INDICATIONS AND USAGE
RETROVIR in combination with other antiretroviral agents is indicated for the treatment of HIV infection.
Maternal-Fetal HIV Transmission
RETROVIR is also indicated for the prevention of maternal-fetal HIV transmission as part of a regimen that includes oral RETROVIR beginning between 14 and 34 weeks of gestation, intravenous RETROVIR during labor, and administration of RETROVIR Syrup to the neonate after birth. The efficacy of this regimen for preventing HIV transmission in women who have received RETROVIR for a prolonged period before pregnancy has not been evaluated. The safety of RETROVIR for the mother or fetus during the first trimester of pregnancy has not been assessed (see Description of Clinical Studies).
Description of Clinical Studies
Therapy with RETROVIR has been shown to prolong survival and decrease the incidence of opportunistic infections in patients with advanced HIV disease and to delay disease progression in asymptomaticHIV-infected patients.
Combination Therapy in Adults
RETROVIR in combination with other antiretroviral agents has been shown to be superior to monotherapy for one or more of the following endpoints: delaying death, delaying development of AIDS, increasing CD4+ cell counts, and decreasing plasma HIV-1 RNA. The clinical efficacy of a combination regimen that includes RETROVIR was demonstrated in study ACTG320. This study was a multi-center, randomized, double-blind, placebo-controlled trial that compared RETROVIR 600 mg/day plus EPIVIR® 300 mg/day to RETROVIR plus EPIVIR plus indinavir 800 mg t.i.d. The incidence of AIDS-defining events or death was lower in the triple-drug−containing arm compared to the 2-drug−containing arm (6.1% versus 10.9%, respectively).
The complete prescribing information for each drug should be consulted before combination therapy that includes RETROVIR is initiated.
Monotherapy in Adults
In controlled studies of treatment-naive patients conducted between 1986 and 1989, monotherapy with RETROVIR, as compared to placebo, reduced the risk of HIV disease progression, as assessed using endpoints that included the occurrence of HIV-related illnesses, AIDS-defining events, or death. These studies enrolled patients with advanced disease (BW002), and asymptomatic or mildly symptomatic disease in patients with CD4+ cell counts between 200 and 500 cells/mm3 (ACTG016 and ACTG019). A survival benefit for monotherapy with RETROVIR was not demonstrated in the latter 2 studies. Subsequent studies showed that the clinical benefit of monotherapy with RETROVIR was time limited.
Pediatric Patients
ACTG300 was a multi-center, randomized, double-blind study that provided for comparison of EPIVIR plus RETROVIR to didanosine monotherapy. A total of 471 symptomatic, HIV-infected therapy-naive pediatric patients were enrolled in these 2 treatment arms. The median age was 2.7 years (range 6 weeks to 14 years), the mean baseline CD4+ cell count was 868 cells/mm3, and the mean baseline plasma HIV-1 RNA was 5.0 log10 copies/mL. The median duration that patients remained on study was approximately 10 months. Results are summarized in Table 5.

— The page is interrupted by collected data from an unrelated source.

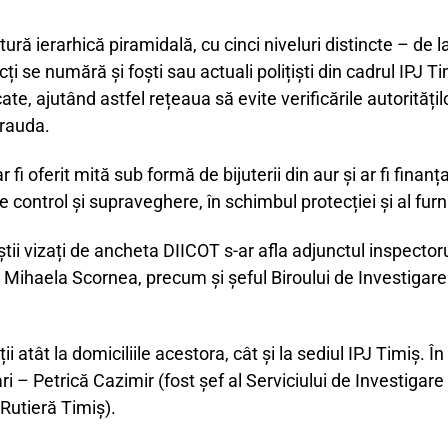
ură ierarhică piramidală, cu cinci niveluri distincte – de la 
ți se numără și foști sau actuali polițiști din cadrul IPJ Tim
te, ajutând astfel rețeaua să evite verificările autoritățilo
frauda.
r fi oferit mită sub formă de bijuterii din aur și ar fi fina
de control și supraveghere, în schimbul protecției și al furn
iștii vizați de ancheta DIICOT s-ar afla adjunctul inspectoru
, Mihaela Scornea, precum și șeful Biroului de Investigar
i atât la domiciliile acestora, cât și la sediul IPJ Timiș. În 
ri – Petrică Cazimir (fost șef al Serviciului de Investigar
Rutieră Timiș).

Table 5. Number of Patients (%) Reaching a Primary Clinical Endpoint (Disease Progression or Death) |
Endpoint
|
EPIVIR plus RETROVIR
(n = 236)
|
Didanosine
(n = 235)
|
|
HIV disease progression or death (total)
|
15 (6.4%)
|
37 (15.7%)
|
|
Physical growth failure
|
7 (3.0%)
|
6 (2.6%)
|
|
Central nervous system deterioration
|
4 (1.7%)
|
12 (5.1%)
|
|
CDC Clinical Category C
|
2 (0.8%)
|
8 (3.4%)
|
|
Death
|
2 (0.8%)
|
11 (4.7%)
|
Pregnant Women and Their Neonates
The utility of RETROVIR for the prevention of maternal-fetal HIV transmission was demonstrated in a randomized, double-blind, placebo-controlled trial (ACTG076) conducted in HIV-infected pregnant women with CD4+ cell counts of 200 to 1,818 cells/mm3 (median in the treated group: 560 cells/mm3) who had little or no previous exposure to RETROVIR. Oral RETROVIR was initiated between 14 and 34 weeks of gestation (median 11 weeks of therapy) followed by IV administration of RETROVIR during labor and delivery. Following birth, neonates received oral RETROVIR Syrup for 6 weeks. The study showed a statistically significant difference in the incidence of HIV infection in the neonates (based on viral culture from peripheral blood) between the group receiving RETROVIR and the group receiving placebo. Of 363 neonates evaluated in the study, the estimated risk of HIV infection was 7.8% in the group receiving RETROVIR and 24.9% in the placebo group, a relative reduction in transmission risk of 68.7%. RETROVIR was well tolerated by mothers and infants. There was no difference in pregnancy-related adverse events between the treatment groups.